Nvidia-smi -gtt option since 460.27 causes major performance issues on laptops

The value of -gtt option of nvidia-smi defaults at 75C and it’s not mutable for most laptop GPUs. Most laptop GPUs are designed to be run at higher than 75C for the preset fan profile, causing laptops to be running in their lowest power state most of the time.

I’ve tried all versions of stable driver releases since the first release of 460, all of them have this issue up to the latest 465 release. The last usable driver is 455.45.01, and it’s only usable up to the 5.4 LTS kernel.

I don’t really understand the exact issue, can you please explain it a bit in-depth?

This issue can be reproduced easily by running CUDA load in hybrid mode on an optimus laptop, just watch the GPU temperature reaches 75C, and it throttles to the lowest power state.

The new -gtt --gpu-target-temp option since 460 drivers in nvidia-smi controls the temperature which GPU thermal throttle will occur in degree celsius. However, the value is immutable for most laptop GPUs, and while they are immutable, this value seems defaulted at 75C and not ignored by the GPU, reducing the clock and memory frequency to the lowest power state when GPU temperature reaches 75C. Laptop GPUs are hence throttled way too early in their healthy operating temperature of 75C, with fan profiles of laptops that barely spin up the fans at 75C, GPUs affected by this issue can only operate at high performance for a short time period by manually setting to max fan speed, otherwise they spend most of time in a loop of scaling up to higher power state, and then throttled until cooled down to 60C.

I’ve tested 2 laptops, one is Acer Triton 300 with 2070 max-q, another is Asus Zephyrus S with 2080 max-q, both exhibits this “feature”. According to GreenWithEnvy readings, 2070 of Triton 300 has critical temperature of 87C, slow down at 93C and shut down at 98C defined in VBIOS, yet it throttles to lowest power state at 75C with 460 or later drivers. 2080 of Zephyrus S does similarly.

I’ve bisected driver versions which the last good version that throttles correctly according to VBIOS definitions is 455.45.01, any 460 and later drivers throttles way too early at 75C. According to the changelogs, the first release of 460 driver introduces -gtt --gpu-target-temp controllable by nvidia-smi, and this issues begins from there, hence I’m quite sure that this new feature is related to the described incorrect throttling behavior.

Ok, got it.
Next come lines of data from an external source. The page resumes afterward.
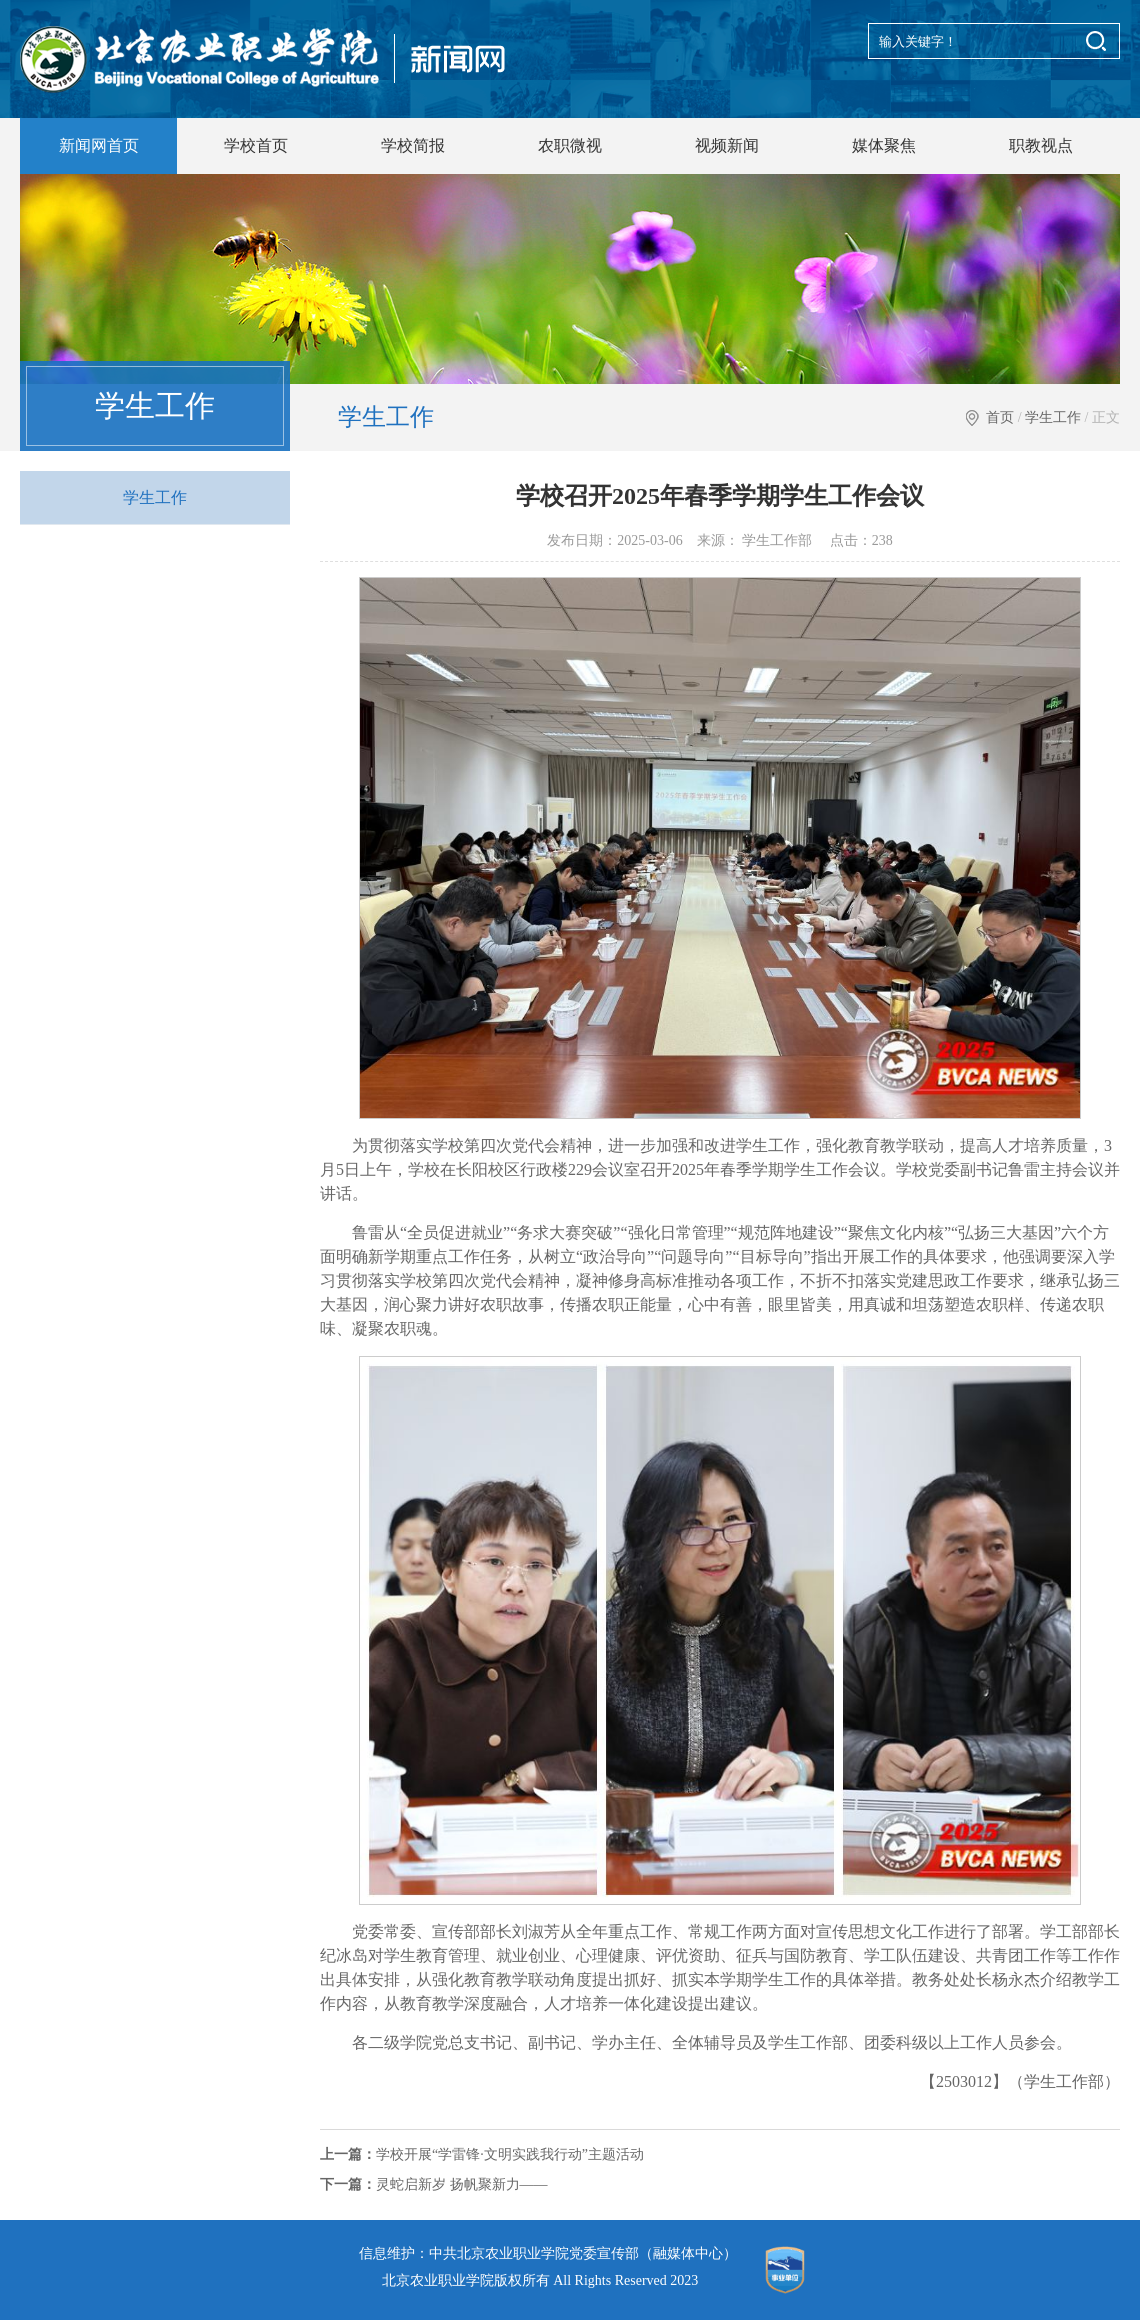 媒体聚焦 (884, 145)
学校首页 (256, 145)
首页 (1000, 417)
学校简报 (413, 145)
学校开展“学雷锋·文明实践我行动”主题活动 (482, 2154)
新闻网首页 (99, 145)
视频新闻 (727, 145)
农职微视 (570, 145)
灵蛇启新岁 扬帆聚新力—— (434, 2184)
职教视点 (1041, 145)
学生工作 (1053, 417) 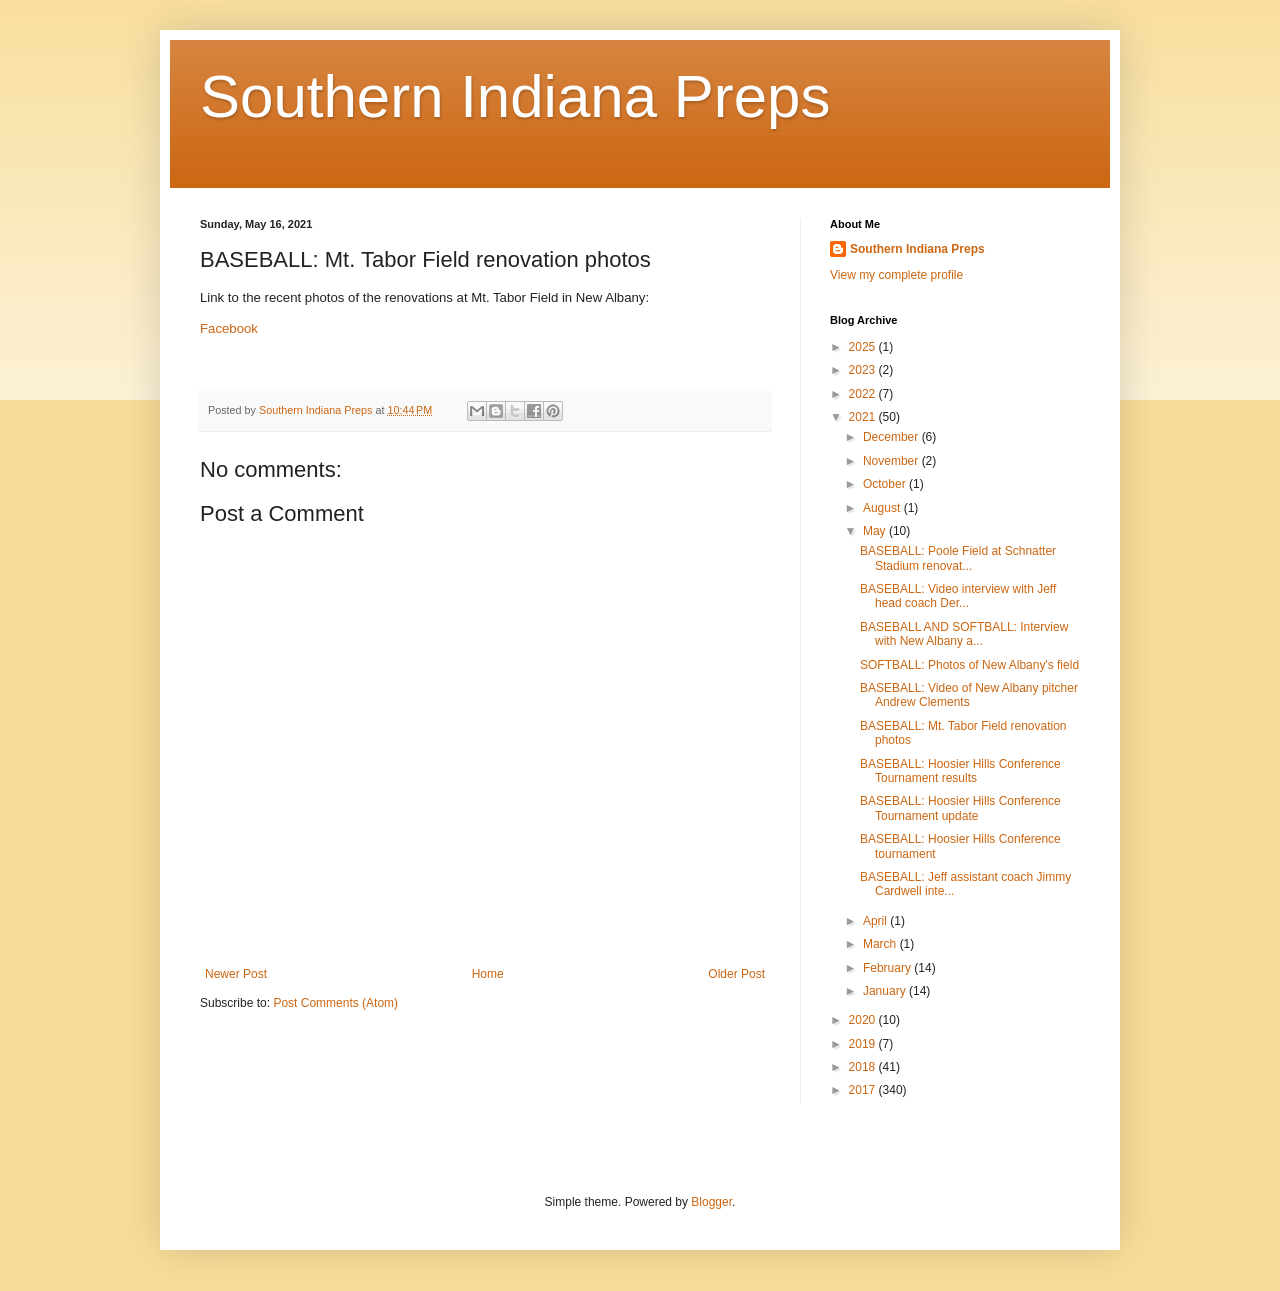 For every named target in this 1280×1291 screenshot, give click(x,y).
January (886, 991)
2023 (864, 370)
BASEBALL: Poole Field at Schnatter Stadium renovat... (958, 558)
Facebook (229, 328)
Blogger (711, 1202)
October (886, 484)
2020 (864, 1020)
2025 (864, 347)
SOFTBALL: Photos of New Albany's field (969, 665)
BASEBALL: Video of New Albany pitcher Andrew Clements (969, 695)
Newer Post (236, 974)
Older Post (736, 974)
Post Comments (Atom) (335, 1003)
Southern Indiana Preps (515, 96)
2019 (864, 1044)
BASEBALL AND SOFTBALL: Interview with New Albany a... (964, 634)
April (876, 921)
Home (488, 974)
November (892, 461)
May (876, 531)
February (888, 968)
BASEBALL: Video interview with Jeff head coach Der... (958, 596)
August (883, 508)
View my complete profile (896, 275)
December (892, 437)
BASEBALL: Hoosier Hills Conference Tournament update (960, 808)
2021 (864, 417)
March (881, 944)
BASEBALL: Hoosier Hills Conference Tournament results (960, 771)
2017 (864, 1090)
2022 (864, 394)
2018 (864, 1067) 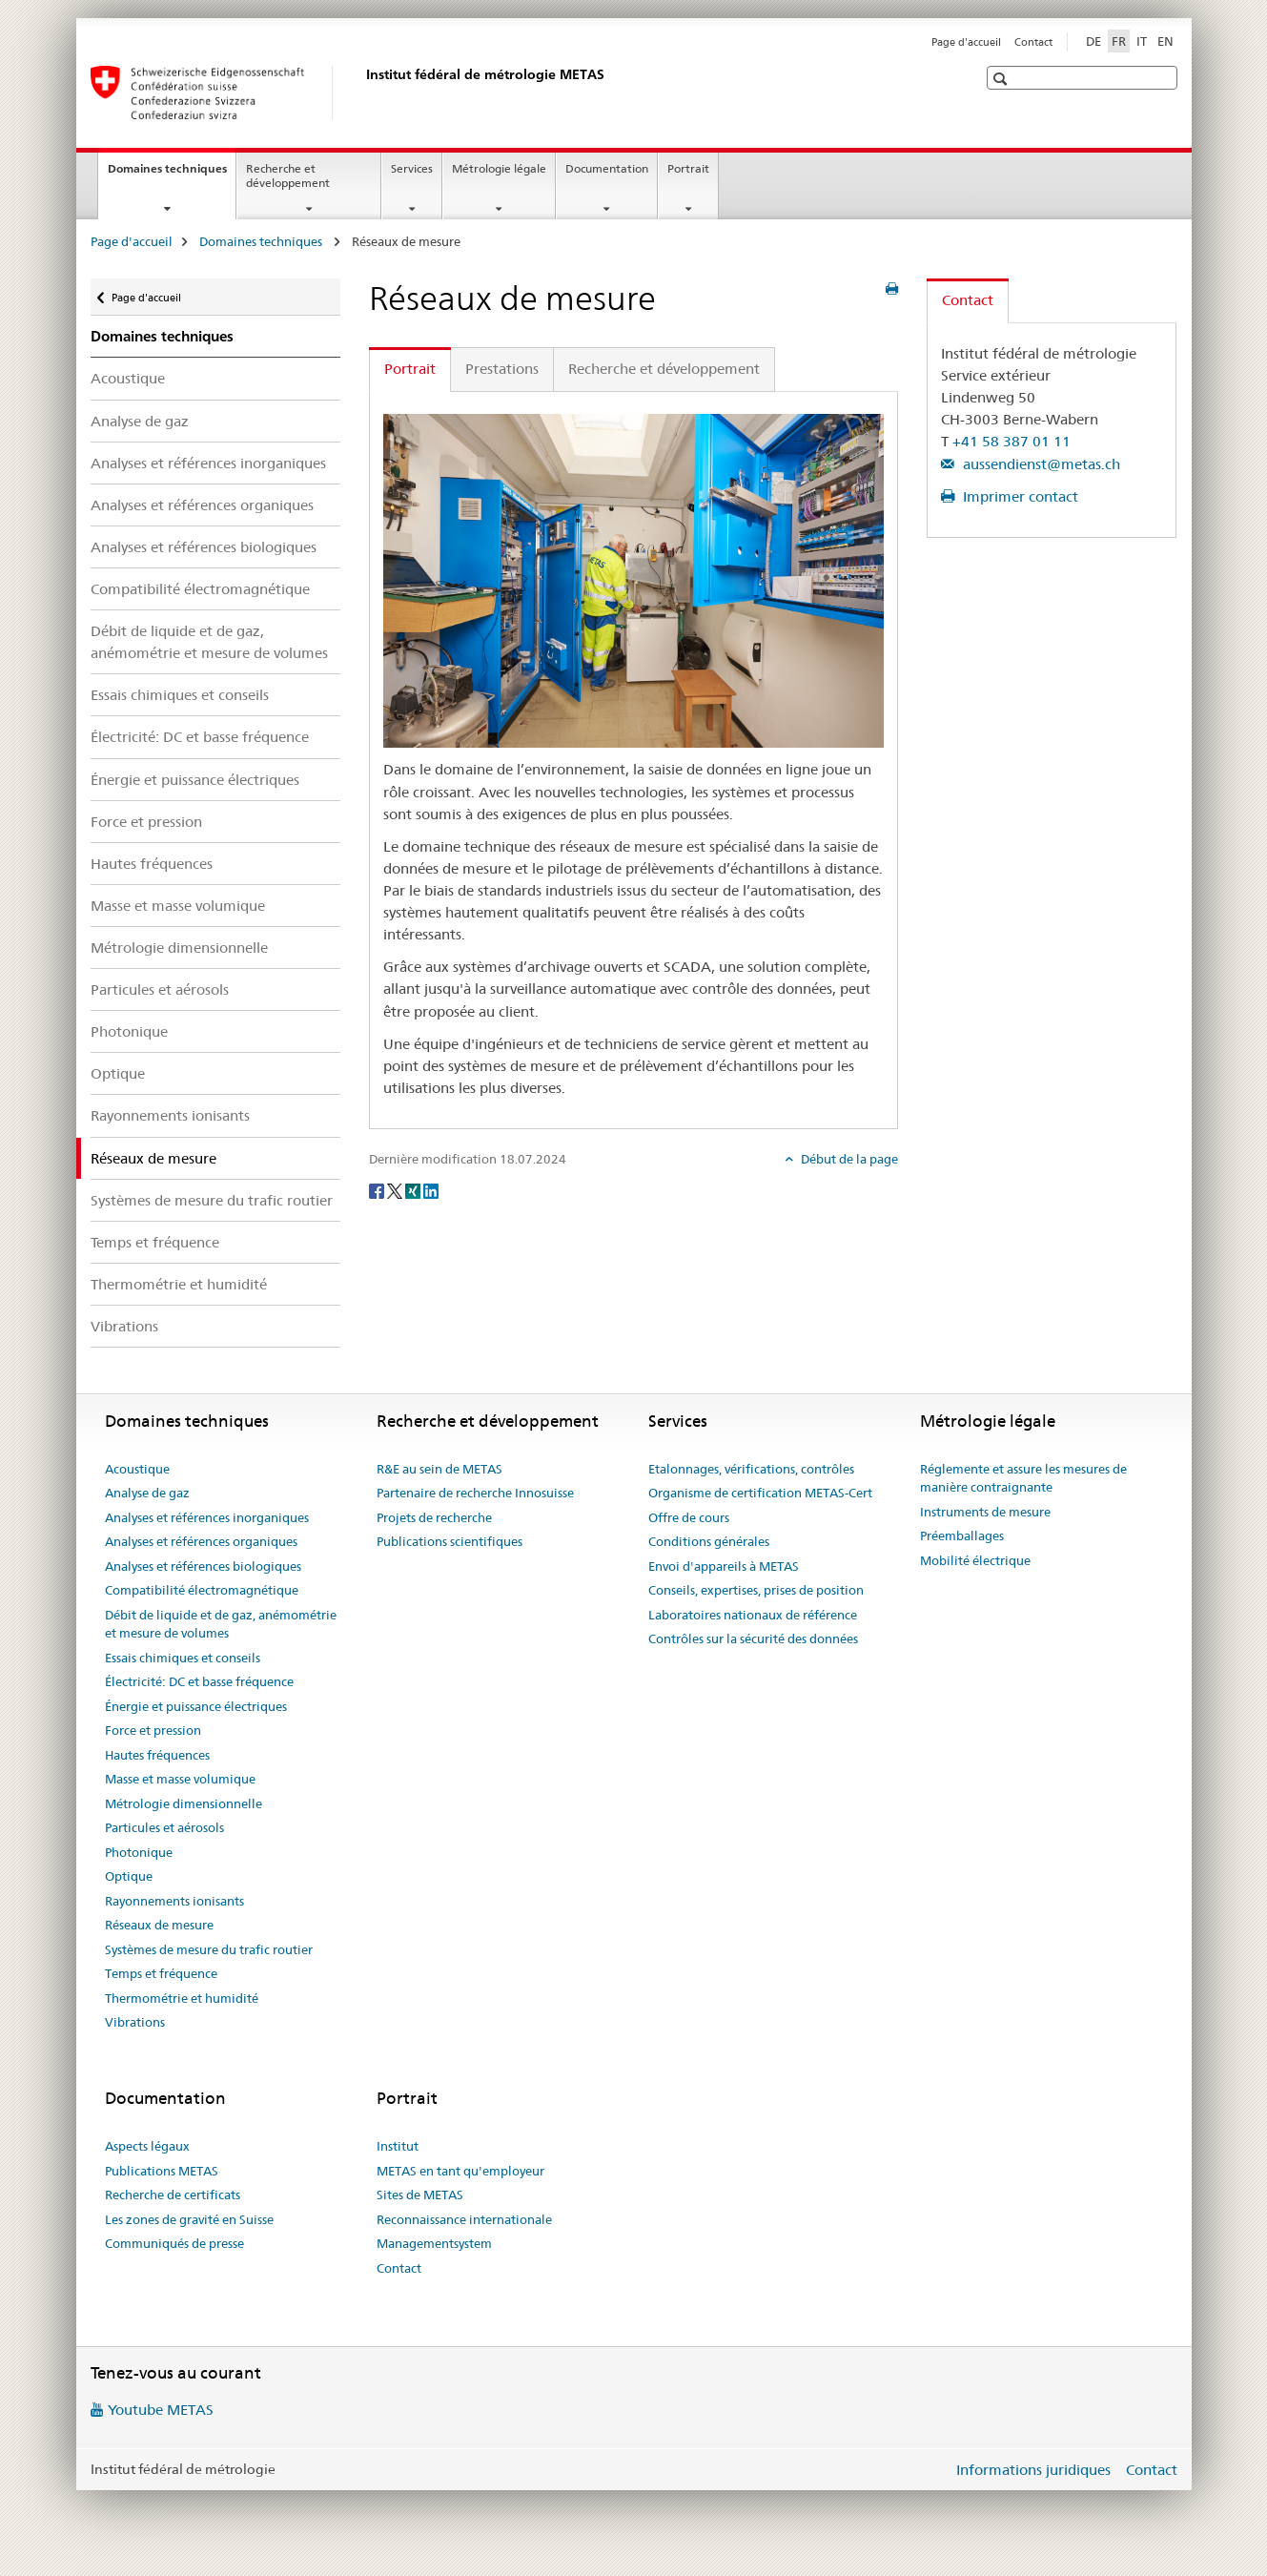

So the nvidia driver sets the temperature target on (notebook) gpus which don’t support setting a different target through nvidia-smi.
Just to make sure, you ran nvidia-smi -gtt as root?
Does nvidia-smi -q at least report the target or just N/A?

I just ran those commands on 465.24.02, output as below:

$ sudo nvidia-smi -gtt 90
GPU Target Temperature Threshold not supported for GPU 00000000:01:00.0.
Treating as warning and moving on.
All done.

$ nvidia-smi -q | grep Temp
Temperature
GPU Current Temp : 55 C
GPU Shutdown Temp : 98 C
GPU Slowdown Temp : 93 C
GPU Max Operating Temp : 87 C
GPU Target Temperature : N/A
Memory Current Temp : N/A
Memory Max Operating Temp : N/A

So the effect is only really noticeable indirectly, from current temp never exceeding 75°C while the clocks are at minimum in that case?
Please create a nvidia-bug-report.log.gz from that stuation (gpu at 100%) and send it to linux-bugs[at]nvidia.com, maybe it will create some attention to this.